Data extract ->
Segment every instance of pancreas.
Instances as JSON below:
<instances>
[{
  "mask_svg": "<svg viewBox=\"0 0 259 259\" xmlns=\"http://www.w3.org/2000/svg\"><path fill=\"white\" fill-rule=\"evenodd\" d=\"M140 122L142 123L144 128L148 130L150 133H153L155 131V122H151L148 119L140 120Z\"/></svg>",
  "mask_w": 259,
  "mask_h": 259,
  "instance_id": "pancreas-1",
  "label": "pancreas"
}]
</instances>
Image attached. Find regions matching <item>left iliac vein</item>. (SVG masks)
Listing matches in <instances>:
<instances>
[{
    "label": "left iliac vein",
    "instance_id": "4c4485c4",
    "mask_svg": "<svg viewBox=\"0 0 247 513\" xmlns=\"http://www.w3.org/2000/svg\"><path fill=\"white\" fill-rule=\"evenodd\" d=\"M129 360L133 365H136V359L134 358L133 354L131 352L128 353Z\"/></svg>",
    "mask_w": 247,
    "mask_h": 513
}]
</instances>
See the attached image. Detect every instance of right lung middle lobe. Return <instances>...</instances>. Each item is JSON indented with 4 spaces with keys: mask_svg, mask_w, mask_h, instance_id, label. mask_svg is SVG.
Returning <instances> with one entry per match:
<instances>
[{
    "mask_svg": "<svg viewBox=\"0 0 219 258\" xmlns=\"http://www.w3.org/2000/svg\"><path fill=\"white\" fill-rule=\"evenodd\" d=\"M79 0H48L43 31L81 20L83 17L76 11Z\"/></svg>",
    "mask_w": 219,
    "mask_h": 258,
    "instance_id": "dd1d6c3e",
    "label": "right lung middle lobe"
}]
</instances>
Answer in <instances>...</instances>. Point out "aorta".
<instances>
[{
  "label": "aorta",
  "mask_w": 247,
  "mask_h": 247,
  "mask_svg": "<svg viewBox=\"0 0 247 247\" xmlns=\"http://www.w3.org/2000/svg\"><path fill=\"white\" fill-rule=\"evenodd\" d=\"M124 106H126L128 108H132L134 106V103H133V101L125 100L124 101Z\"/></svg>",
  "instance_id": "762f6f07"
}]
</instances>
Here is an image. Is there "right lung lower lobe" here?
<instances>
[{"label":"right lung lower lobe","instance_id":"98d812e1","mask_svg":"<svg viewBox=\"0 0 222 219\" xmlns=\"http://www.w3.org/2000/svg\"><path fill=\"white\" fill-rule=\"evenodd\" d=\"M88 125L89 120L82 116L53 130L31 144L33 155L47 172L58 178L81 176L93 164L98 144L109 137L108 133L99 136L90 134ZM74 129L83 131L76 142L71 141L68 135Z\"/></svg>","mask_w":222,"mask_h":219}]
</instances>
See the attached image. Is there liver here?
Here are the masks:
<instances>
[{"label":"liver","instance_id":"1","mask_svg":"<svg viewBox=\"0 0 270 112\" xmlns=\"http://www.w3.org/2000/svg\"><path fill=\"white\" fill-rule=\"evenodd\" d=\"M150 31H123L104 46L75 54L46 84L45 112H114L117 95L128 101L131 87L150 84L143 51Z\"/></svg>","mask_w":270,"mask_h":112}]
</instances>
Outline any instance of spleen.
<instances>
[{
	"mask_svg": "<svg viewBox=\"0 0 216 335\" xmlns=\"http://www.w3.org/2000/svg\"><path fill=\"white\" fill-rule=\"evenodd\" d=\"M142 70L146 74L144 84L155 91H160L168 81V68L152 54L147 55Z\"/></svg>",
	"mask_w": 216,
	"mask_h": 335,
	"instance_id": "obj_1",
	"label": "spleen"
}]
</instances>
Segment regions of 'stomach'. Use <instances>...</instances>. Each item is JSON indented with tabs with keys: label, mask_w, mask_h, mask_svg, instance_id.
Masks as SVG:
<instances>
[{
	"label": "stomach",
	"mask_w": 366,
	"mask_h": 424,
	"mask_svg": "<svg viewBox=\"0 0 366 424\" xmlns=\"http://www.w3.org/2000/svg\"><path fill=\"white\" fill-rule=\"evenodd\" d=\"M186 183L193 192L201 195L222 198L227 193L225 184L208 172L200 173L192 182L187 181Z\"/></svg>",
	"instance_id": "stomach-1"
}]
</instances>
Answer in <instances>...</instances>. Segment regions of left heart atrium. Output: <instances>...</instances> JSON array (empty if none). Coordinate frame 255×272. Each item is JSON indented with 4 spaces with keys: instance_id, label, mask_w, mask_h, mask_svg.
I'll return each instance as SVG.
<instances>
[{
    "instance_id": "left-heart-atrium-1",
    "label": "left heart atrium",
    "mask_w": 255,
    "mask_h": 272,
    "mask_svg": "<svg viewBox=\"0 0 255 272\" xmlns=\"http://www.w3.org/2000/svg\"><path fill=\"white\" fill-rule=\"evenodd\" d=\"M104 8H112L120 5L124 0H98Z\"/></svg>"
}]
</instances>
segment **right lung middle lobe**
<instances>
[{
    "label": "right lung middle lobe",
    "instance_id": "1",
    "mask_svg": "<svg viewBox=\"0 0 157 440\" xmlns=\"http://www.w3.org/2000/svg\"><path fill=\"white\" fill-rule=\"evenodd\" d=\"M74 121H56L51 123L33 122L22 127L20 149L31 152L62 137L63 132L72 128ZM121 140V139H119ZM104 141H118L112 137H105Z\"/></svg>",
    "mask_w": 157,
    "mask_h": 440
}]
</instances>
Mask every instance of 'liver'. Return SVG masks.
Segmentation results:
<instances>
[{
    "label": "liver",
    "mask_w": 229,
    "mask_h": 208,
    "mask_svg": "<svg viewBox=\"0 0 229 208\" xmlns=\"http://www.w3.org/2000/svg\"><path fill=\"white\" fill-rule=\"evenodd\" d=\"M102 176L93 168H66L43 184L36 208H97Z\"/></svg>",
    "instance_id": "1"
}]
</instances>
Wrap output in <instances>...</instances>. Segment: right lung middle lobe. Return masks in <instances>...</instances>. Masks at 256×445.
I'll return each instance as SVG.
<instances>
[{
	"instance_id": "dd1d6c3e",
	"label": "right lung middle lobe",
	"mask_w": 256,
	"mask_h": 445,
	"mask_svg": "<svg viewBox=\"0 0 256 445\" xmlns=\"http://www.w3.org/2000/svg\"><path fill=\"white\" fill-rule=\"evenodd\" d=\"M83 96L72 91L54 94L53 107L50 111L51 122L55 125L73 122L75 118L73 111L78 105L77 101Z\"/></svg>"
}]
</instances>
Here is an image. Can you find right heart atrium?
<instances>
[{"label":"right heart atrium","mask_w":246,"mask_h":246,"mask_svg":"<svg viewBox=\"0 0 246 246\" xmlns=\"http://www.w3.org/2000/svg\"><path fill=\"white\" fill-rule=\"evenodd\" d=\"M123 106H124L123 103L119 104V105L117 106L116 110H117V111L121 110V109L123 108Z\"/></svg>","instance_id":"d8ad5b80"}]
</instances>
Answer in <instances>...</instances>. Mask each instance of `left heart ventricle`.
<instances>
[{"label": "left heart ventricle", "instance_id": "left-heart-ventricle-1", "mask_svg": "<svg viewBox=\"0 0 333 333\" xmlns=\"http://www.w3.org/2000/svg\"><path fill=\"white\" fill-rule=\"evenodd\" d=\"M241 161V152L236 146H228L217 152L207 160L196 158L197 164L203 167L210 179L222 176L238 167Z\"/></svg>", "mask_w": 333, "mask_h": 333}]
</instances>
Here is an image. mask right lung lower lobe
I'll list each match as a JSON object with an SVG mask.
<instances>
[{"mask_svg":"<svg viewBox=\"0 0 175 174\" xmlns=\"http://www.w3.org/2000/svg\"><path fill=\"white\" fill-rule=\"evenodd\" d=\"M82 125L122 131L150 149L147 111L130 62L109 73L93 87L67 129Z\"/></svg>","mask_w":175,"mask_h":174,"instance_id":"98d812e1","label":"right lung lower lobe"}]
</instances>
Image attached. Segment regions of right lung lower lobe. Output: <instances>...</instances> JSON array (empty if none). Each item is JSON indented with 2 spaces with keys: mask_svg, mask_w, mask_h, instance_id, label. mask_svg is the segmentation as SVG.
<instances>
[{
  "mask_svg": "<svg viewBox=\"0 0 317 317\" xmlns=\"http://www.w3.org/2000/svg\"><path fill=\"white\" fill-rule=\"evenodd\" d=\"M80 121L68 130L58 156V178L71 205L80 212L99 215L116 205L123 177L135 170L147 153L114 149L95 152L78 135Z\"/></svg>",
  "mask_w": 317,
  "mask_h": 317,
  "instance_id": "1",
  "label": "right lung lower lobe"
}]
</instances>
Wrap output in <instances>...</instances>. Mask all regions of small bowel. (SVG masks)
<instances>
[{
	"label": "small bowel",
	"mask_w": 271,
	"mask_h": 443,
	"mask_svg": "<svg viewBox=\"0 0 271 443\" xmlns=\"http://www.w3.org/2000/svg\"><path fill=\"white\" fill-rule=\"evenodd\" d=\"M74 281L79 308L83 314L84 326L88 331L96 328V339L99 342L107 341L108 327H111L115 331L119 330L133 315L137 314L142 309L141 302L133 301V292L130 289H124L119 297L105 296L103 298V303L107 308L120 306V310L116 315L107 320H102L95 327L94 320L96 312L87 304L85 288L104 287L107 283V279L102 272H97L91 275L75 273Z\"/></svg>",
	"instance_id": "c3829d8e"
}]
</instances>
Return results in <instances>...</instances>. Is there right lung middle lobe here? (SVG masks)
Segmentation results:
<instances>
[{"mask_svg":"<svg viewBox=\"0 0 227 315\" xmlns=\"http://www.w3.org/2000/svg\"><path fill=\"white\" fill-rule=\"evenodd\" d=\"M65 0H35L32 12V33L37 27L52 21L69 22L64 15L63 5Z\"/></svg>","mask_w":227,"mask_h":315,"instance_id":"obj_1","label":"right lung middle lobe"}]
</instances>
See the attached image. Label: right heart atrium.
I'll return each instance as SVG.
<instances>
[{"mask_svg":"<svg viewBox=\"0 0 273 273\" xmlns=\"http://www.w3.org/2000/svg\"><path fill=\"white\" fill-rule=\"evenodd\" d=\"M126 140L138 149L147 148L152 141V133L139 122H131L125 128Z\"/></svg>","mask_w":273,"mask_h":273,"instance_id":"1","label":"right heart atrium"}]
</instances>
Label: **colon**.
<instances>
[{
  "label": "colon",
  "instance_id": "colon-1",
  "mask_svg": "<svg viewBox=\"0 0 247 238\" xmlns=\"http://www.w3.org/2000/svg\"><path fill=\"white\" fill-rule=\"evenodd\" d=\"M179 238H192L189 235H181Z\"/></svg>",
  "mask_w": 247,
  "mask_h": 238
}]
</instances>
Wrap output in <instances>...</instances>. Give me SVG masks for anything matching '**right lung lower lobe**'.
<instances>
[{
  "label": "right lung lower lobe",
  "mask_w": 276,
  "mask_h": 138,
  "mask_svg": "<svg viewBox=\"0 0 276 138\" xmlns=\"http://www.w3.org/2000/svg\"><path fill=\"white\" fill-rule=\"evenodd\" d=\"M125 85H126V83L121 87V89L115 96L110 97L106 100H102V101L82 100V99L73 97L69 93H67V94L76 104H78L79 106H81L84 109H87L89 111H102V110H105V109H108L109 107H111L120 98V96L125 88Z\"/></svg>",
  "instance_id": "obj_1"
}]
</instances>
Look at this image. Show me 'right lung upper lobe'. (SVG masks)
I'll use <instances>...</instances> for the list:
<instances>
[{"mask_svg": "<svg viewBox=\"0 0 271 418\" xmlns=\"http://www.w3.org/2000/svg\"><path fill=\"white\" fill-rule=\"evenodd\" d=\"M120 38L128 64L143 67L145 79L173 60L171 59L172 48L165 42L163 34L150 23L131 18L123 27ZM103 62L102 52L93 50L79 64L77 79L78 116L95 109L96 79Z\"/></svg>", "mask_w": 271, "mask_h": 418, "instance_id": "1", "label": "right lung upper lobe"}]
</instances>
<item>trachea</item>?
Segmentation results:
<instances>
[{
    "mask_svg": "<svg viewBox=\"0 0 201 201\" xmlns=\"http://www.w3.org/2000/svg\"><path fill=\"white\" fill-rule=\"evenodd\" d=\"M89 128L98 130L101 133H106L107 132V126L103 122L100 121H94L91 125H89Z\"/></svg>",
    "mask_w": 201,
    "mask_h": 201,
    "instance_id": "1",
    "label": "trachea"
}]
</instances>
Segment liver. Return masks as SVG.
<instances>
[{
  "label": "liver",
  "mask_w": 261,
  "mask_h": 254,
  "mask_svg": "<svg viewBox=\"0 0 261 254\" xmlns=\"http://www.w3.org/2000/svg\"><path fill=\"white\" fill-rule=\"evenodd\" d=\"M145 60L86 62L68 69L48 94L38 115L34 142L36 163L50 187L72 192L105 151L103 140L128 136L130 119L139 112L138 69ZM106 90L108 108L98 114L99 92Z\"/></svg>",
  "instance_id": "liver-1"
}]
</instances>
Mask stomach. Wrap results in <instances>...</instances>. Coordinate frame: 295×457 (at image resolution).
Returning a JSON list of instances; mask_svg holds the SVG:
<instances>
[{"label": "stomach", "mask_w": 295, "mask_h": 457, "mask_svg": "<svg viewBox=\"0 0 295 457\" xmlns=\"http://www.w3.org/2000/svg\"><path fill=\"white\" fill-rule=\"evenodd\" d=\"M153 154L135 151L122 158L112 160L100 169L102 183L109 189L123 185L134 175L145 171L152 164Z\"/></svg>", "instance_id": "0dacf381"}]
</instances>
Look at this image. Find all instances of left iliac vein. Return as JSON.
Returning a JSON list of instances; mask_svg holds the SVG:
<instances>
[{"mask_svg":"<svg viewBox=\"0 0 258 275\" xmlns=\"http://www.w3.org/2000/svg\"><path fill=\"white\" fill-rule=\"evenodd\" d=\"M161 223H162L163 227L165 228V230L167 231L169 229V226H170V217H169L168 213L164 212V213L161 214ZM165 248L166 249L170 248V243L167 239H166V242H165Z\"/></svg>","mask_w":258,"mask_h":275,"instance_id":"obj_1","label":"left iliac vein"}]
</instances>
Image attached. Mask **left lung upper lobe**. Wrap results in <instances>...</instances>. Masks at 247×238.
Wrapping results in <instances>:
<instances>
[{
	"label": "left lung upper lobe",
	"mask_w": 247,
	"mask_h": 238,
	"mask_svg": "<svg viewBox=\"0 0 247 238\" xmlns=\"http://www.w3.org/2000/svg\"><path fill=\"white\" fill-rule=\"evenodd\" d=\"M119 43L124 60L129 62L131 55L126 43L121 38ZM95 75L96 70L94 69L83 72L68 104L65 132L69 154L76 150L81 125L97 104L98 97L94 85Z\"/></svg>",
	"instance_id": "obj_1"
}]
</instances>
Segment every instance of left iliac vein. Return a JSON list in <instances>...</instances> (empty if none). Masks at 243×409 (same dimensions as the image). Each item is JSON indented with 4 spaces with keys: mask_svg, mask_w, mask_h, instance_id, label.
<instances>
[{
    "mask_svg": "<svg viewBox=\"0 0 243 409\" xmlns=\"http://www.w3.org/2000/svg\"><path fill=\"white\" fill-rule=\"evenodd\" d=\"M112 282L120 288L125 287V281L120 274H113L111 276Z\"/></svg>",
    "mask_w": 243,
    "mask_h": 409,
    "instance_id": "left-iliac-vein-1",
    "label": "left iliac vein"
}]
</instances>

Task details -> Respond with an exact reproduction of the lines running from the one that contains "Segment every instance of left" through the end of the material.

Response to the exercise ->
Segment every instance of left iliac vein. Return a JSON list in <instances>...</instances> (empty if none). Masks at 243×409 (same dimensions as the image). Each item is JSON indented with 4 spaces with keys: mask_svg, mask_w, mask_h, instance_id, label.
<instances>
[{
    "mask_svg": "<svg viewBox=\"0 0 243 409\" xmlns=\"http://www.w3.org/2000/svg\"><path fill=\"white\" fill-rule=\"evenodd\" d=\"M112 282L120 288L125 287V281L120 274H113L111 276Z\"/></svg>",
    "mask_w": 243,
    "mask_h": 409,
    "instance_id": "left-iliac-vein-1",
    "label": "left iliac vein"
}]
</instances>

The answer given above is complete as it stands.